=== Section Start ===
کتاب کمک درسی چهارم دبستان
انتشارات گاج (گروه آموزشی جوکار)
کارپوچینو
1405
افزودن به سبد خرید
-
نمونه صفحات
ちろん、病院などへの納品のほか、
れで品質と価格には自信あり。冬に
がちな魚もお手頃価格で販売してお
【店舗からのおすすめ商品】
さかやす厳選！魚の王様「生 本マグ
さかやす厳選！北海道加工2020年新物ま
=== Section End ===
=== Section Start ===
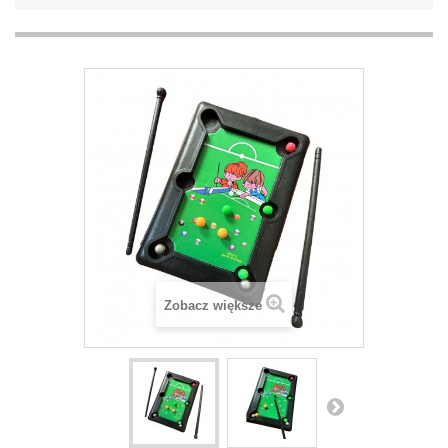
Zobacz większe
=== Section End ===
=== Section Start ===
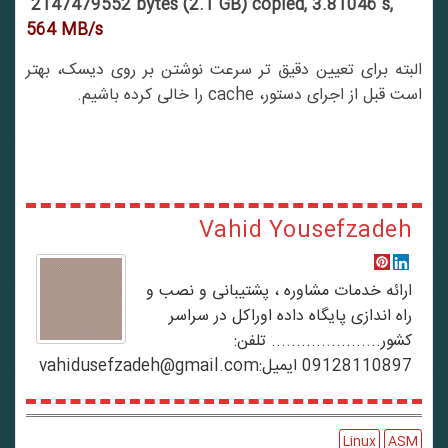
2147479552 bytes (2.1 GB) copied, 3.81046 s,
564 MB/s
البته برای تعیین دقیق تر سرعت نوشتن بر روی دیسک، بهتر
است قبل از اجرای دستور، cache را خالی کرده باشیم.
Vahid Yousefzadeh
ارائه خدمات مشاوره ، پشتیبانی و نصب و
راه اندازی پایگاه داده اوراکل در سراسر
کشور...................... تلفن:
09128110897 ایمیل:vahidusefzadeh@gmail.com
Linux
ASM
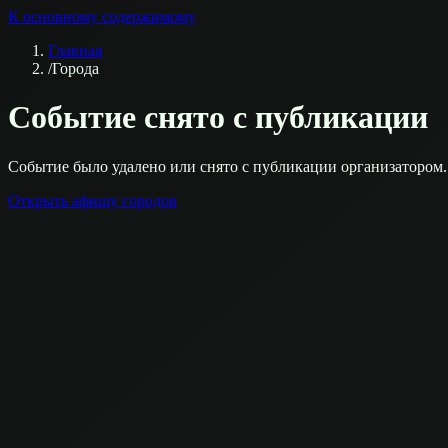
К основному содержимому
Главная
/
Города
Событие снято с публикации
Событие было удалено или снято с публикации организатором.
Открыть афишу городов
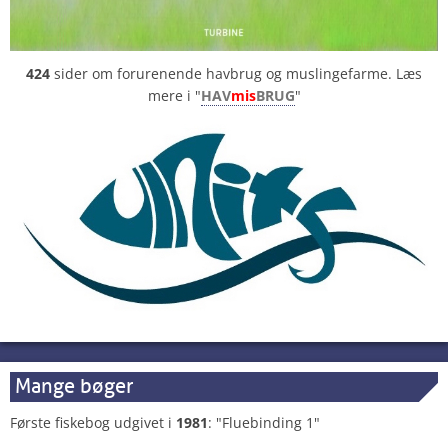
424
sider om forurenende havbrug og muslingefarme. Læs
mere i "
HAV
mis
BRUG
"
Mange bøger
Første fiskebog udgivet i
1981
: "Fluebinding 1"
=== Section End ===
# WHAT YOU ARE ASKED TO DO:
Take every line from the data that includes the word "снято".

# ANSWER:
Событие снято с публикации
Событие было удалено или снято с публикации организатором.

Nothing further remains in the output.